A Thousand Steps

by Henrietta Thornton

Matt Anthony, a high-schooler in 1960s San Francisco, has the weight of the world on his skinny shoulders. His conservative father abandoned the family and writes only to rail about the “queers and communists” who have taken over the city. Matt supports his family with a punishing paper route while living off fish he catches and foraging restaurant leftovers, all because his mother claims to have a curiously long-lasting flu but is actually using their grocery and rent money on drugs. Worst of all, right after Matt sees a teen girl’s body washed up on the beach, his sister Jasmine goes missing. Matt’s mother doesn’t take Jasmine’s disappearance seriously for days and the police are little help, leaving Matt to investigate the seedy human infrastructure of the city’s drug scene, which wears a veneer of peace and love but underneath is cut-throat capitalist.
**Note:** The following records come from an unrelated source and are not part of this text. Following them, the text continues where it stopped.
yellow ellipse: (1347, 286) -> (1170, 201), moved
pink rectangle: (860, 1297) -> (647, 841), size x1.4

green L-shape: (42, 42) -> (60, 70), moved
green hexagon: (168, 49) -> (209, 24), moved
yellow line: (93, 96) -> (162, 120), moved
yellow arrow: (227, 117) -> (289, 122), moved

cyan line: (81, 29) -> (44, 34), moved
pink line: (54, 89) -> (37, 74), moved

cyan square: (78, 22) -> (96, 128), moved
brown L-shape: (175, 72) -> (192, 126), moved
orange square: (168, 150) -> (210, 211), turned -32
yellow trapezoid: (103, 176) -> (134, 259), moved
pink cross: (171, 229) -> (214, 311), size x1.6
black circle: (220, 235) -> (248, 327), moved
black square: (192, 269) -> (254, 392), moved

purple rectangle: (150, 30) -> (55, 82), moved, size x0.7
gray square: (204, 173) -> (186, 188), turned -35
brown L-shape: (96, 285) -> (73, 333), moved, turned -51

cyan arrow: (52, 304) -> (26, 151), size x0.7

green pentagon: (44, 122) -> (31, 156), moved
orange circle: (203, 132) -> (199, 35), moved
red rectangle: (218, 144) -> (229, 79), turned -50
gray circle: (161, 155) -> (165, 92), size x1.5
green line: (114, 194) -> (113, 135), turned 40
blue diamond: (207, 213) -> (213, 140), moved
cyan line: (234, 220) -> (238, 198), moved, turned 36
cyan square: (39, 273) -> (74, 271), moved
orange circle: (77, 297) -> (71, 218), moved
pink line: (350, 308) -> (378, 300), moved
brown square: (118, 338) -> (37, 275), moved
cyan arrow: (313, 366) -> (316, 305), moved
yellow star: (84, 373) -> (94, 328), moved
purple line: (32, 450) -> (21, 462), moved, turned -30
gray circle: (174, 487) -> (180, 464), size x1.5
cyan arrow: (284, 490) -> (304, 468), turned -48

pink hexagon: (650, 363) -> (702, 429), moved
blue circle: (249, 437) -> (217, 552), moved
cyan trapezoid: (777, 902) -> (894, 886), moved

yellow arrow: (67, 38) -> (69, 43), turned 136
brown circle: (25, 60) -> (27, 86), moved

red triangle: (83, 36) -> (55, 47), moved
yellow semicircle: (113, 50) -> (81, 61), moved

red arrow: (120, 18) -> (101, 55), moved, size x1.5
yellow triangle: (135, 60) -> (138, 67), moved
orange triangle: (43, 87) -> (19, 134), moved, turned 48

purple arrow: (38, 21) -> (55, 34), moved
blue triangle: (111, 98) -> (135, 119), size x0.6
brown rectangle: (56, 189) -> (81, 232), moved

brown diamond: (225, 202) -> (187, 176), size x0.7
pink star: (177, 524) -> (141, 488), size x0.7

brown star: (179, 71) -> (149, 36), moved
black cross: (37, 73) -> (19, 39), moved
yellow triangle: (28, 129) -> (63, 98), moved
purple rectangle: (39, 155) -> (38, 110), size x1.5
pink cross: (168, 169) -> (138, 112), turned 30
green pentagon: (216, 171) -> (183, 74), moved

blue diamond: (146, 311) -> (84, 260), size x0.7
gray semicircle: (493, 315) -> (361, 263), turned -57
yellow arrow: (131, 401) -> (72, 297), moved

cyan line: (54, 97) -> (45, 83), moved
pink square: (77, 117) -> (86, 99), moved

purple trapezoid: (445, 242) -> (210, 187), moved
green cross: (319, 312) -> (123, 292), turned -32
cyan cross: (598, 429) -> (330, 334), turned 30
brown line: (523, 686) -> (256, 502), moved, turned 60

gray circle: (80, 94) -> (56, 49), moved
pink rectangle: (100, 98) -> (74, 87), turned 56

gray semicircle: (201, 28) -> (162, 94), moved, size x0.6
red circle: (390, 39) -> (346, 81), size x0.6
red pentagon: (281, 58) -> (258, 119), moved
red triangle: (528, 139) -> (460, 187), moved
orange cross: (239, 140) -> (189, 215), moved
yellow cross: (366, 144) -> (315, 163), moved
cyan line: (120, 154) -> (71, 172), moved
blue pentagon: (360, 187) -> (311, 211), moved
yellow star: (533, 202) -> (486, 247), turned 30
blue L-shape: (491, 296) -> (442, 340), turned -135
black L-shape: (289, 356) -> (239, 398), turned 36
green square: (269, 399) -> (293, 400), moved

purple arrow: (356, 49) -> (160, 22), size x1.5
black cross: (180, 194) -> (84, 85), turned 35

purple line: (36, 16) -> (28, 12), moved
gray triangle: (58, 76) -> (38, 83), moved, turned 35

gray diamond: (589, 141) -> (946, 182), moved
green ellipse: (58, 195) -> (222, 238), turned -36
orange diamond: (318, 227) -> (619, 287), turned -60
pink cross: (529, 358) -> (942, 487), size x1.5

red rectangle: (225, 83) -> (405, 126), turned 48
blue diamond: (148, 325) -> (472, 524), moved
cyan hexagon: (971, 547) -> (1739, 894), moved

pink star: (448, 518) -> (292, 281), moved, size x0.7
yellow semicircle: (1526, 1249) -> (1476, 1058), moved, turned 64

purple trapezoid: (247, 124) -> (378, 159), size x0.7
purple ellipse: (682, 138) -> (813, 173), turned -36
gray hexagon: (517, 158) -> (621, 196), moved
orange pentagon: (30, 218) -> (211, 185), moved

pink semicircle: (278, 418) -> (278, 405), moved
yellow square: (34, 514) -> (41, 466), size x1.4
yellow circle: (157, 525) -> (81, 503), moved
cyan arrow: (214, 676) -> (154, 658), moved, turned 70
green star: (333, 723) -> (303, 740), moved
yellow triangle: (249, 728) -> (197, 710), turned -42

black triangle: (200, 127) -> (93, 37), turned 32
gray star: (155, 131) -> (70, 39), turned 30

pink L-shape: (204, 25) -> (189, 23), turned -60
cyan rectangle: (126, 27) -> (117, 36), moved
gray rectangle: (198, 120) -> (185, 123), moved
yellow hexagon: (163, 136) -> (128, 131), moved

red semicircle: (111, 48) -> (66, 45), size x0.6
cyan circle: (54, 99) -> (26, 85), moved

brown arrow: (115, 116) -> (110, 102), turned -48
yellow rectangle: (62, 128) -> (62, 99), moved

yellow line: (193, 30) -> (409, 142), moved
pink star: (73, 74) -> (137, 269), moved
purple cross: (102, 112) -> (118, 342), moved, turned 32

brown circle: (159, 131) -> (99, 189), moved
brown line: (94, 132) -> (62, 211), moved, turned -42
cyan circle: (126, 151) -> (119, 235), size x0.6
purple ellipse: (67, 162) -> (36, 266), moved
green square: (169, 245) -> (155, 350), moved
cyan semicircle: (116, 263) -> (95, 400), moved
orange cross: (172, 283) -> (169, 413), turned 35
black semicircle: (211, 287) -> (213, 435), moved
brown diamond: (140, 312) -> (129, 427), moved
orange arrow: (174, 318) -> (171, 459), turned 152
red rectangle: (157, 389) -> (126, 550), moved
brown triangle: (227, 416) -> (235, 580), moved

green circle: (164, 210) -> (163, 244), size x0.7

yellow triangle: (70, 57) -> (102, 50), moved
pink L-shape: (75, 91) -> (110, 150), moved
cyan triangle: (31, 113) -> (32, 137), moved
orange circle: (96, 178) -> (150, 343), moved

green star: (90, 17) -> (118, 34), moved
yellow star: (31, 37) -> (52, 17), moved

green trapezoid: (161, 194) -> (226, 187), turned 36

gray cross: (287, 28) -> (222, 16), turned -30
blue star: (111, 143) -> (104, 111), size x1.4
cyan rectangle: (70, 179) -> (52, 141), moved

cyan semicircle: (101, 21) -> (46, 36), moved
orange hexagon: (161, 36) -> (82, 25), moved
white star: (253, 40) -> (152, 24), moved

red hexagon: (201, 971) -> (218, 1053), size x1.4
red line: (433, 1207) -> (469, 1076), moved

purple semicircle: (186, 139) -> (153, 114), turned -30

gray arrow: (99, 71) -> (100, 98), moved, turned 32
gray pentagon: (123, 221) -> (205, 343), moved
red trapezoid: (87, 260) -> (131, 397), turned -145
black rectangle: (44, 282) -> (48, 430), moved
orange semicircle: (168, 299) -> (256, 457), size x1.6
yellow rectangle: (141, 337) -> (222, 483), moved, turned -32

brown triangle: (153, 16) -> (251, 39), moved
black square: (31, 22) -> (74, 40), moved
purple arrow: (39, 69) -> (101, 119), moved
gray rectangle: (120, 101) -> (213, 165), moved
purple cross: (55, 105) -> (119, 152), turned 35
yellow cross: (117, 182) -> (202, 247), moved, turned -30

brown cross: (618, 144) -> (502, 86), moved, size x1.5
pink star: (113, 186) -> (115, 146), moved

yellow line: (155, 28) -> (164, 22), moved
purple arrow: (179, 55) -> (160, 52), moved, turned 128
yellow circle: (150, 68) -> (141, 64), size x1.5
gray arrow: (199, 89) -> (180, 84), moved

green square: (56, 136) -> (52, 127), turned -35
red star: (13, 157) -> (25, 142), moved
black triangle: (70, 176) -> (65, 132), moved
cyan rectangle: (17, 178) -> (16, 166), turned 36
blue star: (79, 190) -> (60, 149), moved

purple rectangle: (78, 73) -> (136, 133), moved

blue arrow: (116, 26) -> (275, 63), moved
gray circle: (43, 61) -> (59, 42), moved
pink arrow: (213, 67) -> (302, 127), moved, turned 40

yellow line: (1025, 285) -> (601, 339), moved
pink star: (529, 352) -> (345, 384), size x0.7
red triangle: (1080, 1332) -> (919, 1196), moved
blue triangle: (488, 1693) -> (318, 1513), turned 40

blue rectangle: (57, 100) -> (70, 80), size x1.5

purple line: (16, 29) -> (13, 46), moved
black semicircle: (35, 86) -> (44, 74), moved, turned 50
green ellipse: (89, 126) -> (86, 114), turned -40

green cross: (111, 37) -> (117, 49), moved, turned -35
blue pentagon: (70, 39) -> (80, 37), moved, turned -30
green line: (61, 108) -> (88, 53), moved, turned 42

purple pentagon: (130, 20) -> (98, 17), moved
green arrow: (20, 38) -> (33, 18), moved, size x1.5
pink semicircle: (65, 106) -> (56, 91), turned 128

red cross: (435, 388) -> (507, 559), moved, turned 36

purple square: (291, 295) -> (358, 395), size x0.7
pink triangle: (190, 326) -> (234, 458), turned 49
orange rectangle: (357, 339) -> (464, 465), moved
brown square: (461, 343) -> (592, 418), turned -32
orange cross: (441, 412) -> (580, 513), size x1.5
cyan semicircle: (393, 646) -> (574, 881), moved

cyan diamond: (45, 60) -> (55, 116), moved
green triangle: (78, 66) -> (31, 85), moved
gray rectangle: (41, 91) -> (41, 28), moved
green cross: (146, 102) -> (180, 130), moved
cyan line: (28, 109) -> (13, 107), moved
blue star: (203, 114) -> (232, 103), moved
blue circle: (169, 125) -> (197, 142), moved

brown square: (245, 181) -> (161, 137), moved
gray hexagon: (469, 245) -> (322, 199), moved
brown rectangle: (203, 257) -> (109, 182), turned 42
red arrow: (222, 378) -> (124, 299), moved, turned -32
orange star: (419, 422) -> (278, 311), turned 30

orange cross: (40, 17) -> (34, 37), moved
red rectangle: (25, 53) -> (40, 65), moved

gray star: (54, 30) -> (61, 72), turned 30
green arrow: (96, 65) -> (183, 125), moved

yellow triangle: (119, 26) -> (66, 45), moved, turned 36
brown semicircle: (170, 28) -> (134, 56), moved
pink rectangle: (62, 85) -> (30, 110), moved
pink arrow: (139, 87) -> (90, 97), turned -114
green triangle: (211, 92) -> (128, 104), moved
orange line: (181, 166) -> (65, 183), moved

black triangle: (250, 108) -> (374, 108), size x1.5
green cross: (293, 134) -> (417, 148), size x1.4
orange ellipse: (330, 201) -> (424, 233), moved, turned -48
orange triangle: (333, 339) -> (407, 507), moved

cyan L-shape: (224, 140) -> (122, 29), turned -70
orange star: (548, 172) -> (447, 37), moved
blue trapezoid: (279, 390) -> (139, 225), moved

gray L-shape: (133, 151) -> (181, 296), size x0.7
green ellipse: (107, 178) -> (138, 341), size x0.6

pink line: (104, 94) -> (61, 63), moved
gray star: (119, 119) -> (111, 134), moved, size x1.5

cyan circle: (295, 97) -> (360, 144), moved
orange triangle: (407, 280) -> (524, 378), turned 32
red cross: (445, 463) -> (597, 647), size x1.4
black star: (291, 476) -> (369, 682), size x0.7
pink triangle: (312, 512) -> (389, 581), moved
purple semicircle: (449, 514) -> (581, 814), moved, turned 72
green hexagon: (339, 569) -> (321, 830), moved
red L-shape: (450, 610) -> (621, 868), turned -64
Matt’s story is akin to an ancient epic that sees the hero tested and battered (his lengthy skirmish with a giant fish—two week’s worth of food for a hungry boy—is terrifying). But ultimately he triumphs as he fights for what’s right. The prolific Parker has 27 other novels to back this up, most recently Then She Vanished (2020); readers who like a modern epic should turn to Michael Hughes’s Country, a version of The Iliad set in present-day Northern Ireland.